United States District Court, D. Massachusetts

March 24, 2015

LAWRENCE ALAN HABERMAN, Plaintiff,
v.
MFS INVESTMENT MANAGEMENT, Defendant.

MEMORANDUM AND ORDER

PATTI B. SARIS, Chief District Judge.

I. Introduction

Now pending before the court is defendant MFS Investment Management's motion to dismiss plaintiff Lawrence Alan Haberman's complaint under Federal Rule of Civil Procedure 12(b)(6). For the reasons stated below, the Court revokes plaintiff's in forma pauperis status under 28 U.S.C. § 1915(g) and grants defendant's motion to dismiss.

II. BACKGROUND

On April 28, 2014, Lawrence Alan Haberman ("Haberman"), an inmate now confined to the Federal Correctional Institution (FCI) in Marianna, Florida, filed his self-prepared diversity complaint against the defendant, a Massachusetts corporation. See Complaint ("Compl."), Docket No. 1. Haberman pled guilty in 2007 to conspiracy to distribute and possess with intent to distribute more than five kilograms of cocaine. See United States v.
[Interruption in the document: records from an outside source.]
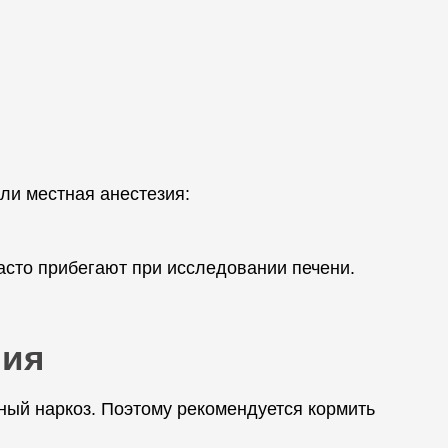
ли местная анестезия:
асто прибегают при исследовании печени.
ния
ный наркоз. Поэтому рекомендуется кормить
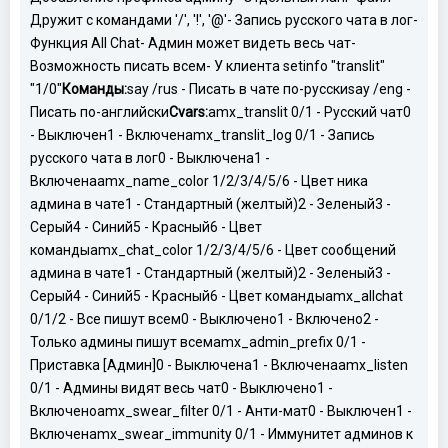
Дружит с командами '/', '!', '@'
- Запись русского чата в лог
-
Функция All Chat
- Админ может видеть весь чат
-
Возможность писать всем
- У клиента setinfo "translit"
"1/0"
Команды:
say /rus - Писать в чате по-русски
say /eng -
Писать по-английски
Cvars:
amx_translit 0/1 - Русский чат
0
- Выключен
1 - Включен
amx_translit_log 0/1 - Запись
русского чата в лог
0 - Выключена
1 -
Включена
amx_name_color 1/2/3/4/5/6 - Цвет ника
админа в чате
1 - Стандартный (желтый)
2 - Зеленый
3 -
Серый
4 - Синий
5 - Красный
6 - Цвет
команды
amx_chat_color 1/2/3/4/5/6 - Цвет сообщений
админа в чате
1 - Стандартный (желтый)
2 - Зеленый
3 -
Серый
4 - Синий
5 - Красный
6 - Цвет команды
amx_allchat
0/1/2 - Все пишут всем
0 - Выключено
1 - Включено
2 -
Только админы пишут всем
amx_admin_prefix 0/1 -
Приставка [Админ]
0 - Выключена
1 - Включена
amx_listen
0/1 - Админы видят весь чат
0 - Выключено
1 -
Включено
amx_swear_filter 0/1 - Анти-мат
0 - Выключен
1 -
Включен
amx_swear_immunity 0/1 - Иммунитет админов к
Haberman, C.R. No. 07-188-A, 2008 WL 647787 (N.D. Tex. Mar. 7, 2008).[1] On May 20, 2008, Haberman was sentenced to 30 years imprisonment and the court ordered the forfeiture of $20, 000, 000, as well as funds on deposit in certain financial accounts, the cash value of a life insurance policy and Haberman's interest in real property, the total of which was to be deducted from the $20, 000, 000.

In his complaint, Haberman alleges that in 2002 he contracted to open an investment account with the defendant company. Compl. at p. 3. He complains that the defendant responded in November 2007, without his approval, to seizure warrants which demanded the full monetary value of Haberman's accounts. Id . pp. 3, 4. Haberman alleges that seizure warrants were issued by a federal judge in Texas via facsimile and Federal Express. Id. at p. 4. Copies of the seizure warrants are attached to the complaint. Id. at pp. 19-24.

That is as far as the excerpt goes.